» Task directions
Only the pictures should be dropped; every line of the data must come back exactly as written.

» Provided data
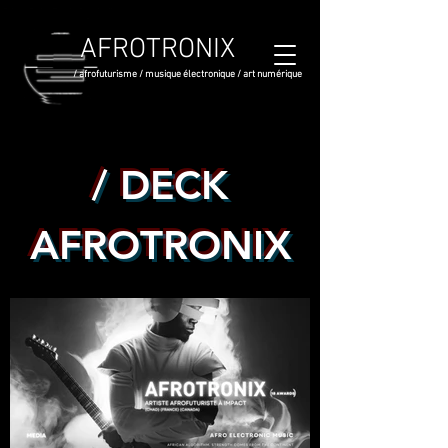
AFROTRONIX
/ afrofuturisme / musique électronique / art numérique
/ DECK
AFROTRONIX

» Answer box
AFROTRONIX
/ afrofuturisme / musique électronique / art numérique
/ DECK
AFROTRONIX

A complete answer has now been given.